A água invadiu todos os lugares e transfigurou os espaços, retirando-os da imobilidade telúrica em que permaneciam e instalando o frémito da mudança e da transformação («Sob um mosto de nuvens a fermentação / transforma o ser», poema «Voracidade»), seja a que deriva do adivinhado trabalho lento do apodrecimento da matéria pelo excesso de humidade («... As algas proliferam na sua / textura, bebendo o último brilho / da janela», poema «Ângulo»), seja a que se manifesta na fluidez e reverberação das superfícies, falsos chãos sob os quais se esconde a morte de tudo o que é orgânico («Uma destilação de treva: a sua luz / negra caindo sobre o peso de outras luzes, / reflexo morto de antigos universos, / deixando atrás o eco que não volta», poema «Vórtice») mas também o anúncio de uma inelutável Primavera («.. .nos botões que se multiplicam por entre / as folhas, um futuro desabrochar de cores», poema «Lição de Botânica»).

Em síntese e num plano temático global, a série pictórica mostra-nos, num enquadramento de uma sublime serenidade («Invoco a porta do hemisfério / diurno. Invoco a lógica de explicações / solares, a sede de uma retórica sublime...», poema «Chegada»), a sinfónica magnitude da devastação: a desolação e a morte parecem emergir em todas as composições, envolvendo os espaços, rondando e penetrando as habitações («Que vulto / me espera por trás dos vidros? Nenhuma voz / me indica o caminho.», poema «Iniciação»), mas também, finda a tempestade e instalada a bonança, um renascer da vida teima em anunciar-se aqui e além («Um pássaro saltou dos ramos da estrofe.», poema «Jogo de Reflexos»).



As pinturas / os poemas

Como «ler» as pinturas e os poemas? Destituída de preocupações narrativas, a série pictórica, pré-existente ao ciclo de poemas, apresenta uma sequência aleatória que mudará em diversas apresentações museológicas, de acordo com diferentes critérios, ainda que, num esforço de inquirição à memória da execução, pudéssemos apurar – se isso fosse relevante – a ordem pela qual o pintor realizou as distintas pinturas. Sabemos que Manuel Amado principiou a série pelos dois quadros a que se reportam os dois últimos poemas do ciclo e foi executando as pinturas uma a uma ou por vezes aos pares, sem que antes do final do conjunto tivesse existido qualquer ordem pré-estabelecida.
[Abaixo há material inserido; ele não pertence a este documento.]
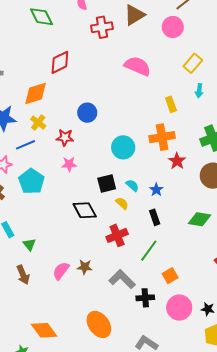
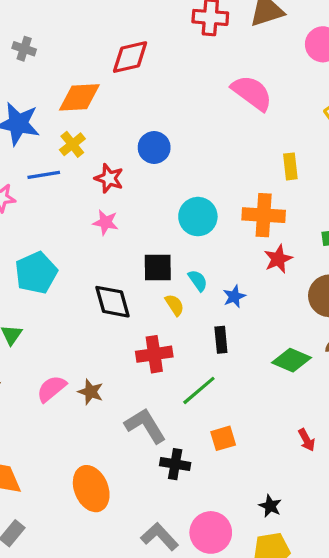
cyan pentagon: (31, 181) -> (36, 273), moved
pink circle: (179, 308) -> (211, 532), moved

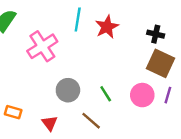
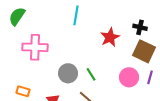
red star: (107, 27) -> (110, 37), moved
pink cross: (42, 46) -> (35, 47), moved, turned 35
green line: (106, 94) -> (91, 74), moved

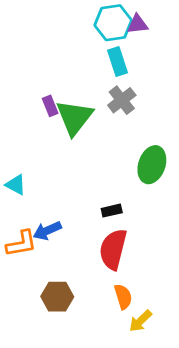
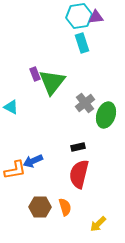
gray cross: (122, 100) -> (85, 103), moved
cyan triangle: (16, 185) -> (11, 107), moved
orange semicircle: (123, 297) -> (65, 207), moved

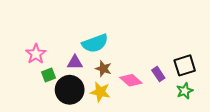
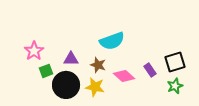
cyan semicircle: (95, 43) -> (112, 41), moved

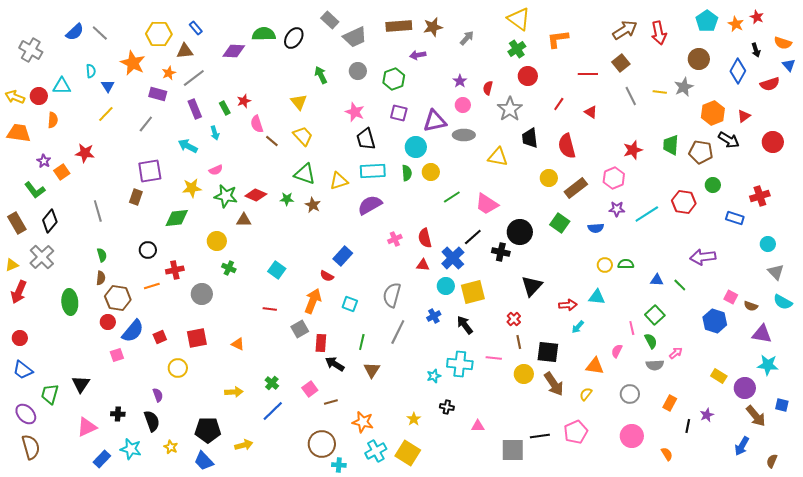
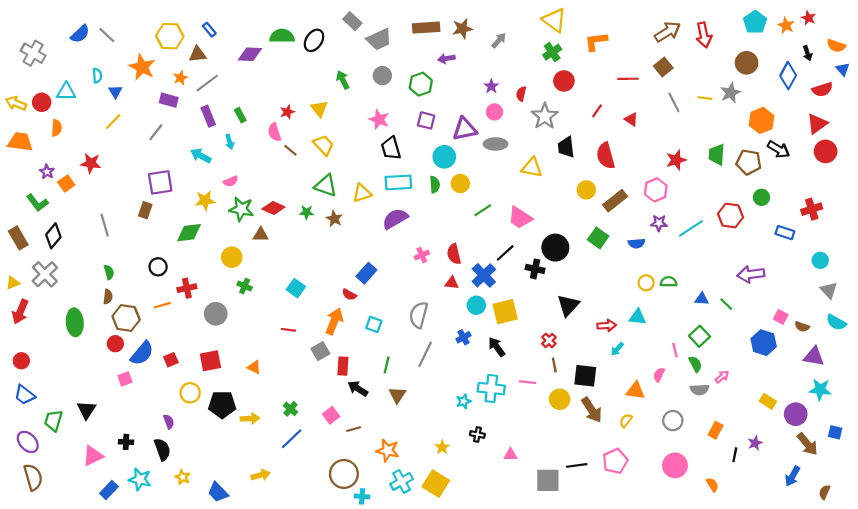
red star: (244, 101) -> (287, 112), moved
red triangle: (744, 116) -> (817, 124), moved, size x1.5
black pentagon: (208, 430) -> (222, 405), moved

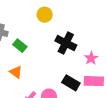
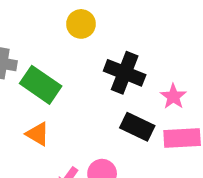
green rectangle: (20, 46) -> (41, 85), size x1.5
black rectangle: (71, 83) -> (137, 127), moved

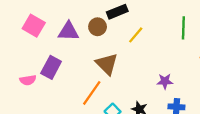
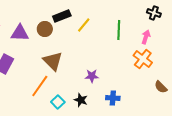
yellow line: (136, 35) -> (84, 25), moved
purple star: (165, 81) -> (92, 76), moved

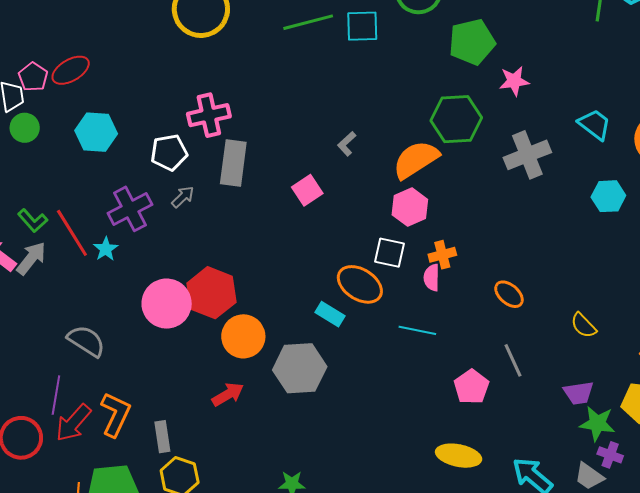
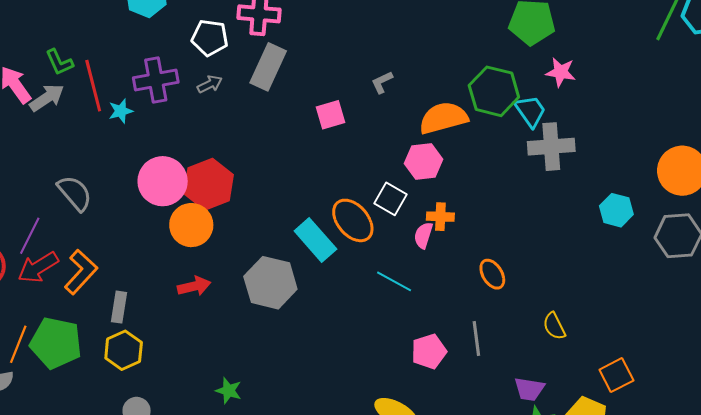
cyan trapezoid: (595, 124) -> (530, 111), moved
cyan rectangle: (330, 314) -> (315, 240), size x1.5
orange circle: (243, 336) -> (191, 225), moved

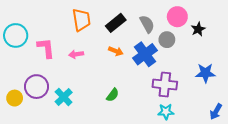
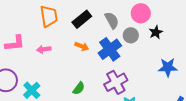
black star: (198, 29) -> (156, 32), moved
pink L-shape: (46, 48) -> (15, 43), turned 90
purple cross: (165, 84) -> (116, 82), moved, turned -35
Atendendo às datas dos poemas, apura-se claramente que, embora escritos no intervalo de um mês, não o foram pela ordem (homologamente não-narrativa) que o ciclo finalmente consagra. Porque se trata da edição de um livro de poemas, a ordem pela qual se propõe a leitura sequencial das pinturas não pode deixar de ser aquela que é imposta pela organização final do ciclo poético. É uma ironia do destino ou uma interessante consequência desta nova ekphrasis proposta por Nuno Júdice que, tendo as pinturas sido concebidas independentemente do esforço de imaginação poética sobre elas exercido a posteriori, a sua leitura enquanto sequência acabe por ser definida por essa mesma imaginação poética, reforçando a interdependência simbólica entre as duas séries, que só foi desencadeada precisamente pela ekphrasis.

Se as pinturas podem ser vistas, «lidas» e fruídas sem o concurso dos poemas, o ciclo poético só ganha pleno sentido sabendo-o concebido a partir da série pictórica e tendo esta de algum modo presente, mesmo que seja só pela fotografia, sem a «aura» dos originais... Mas as pinturas ganharam, entretanto, uma mais valia simbólica ao terem motivado o ciclo poético, que lhes amplificou e enriqueceu o universo referencial, pelo que, com ele, se tornam espantosamente «falantes», crescendo em sedução perante o espectador e o leitor.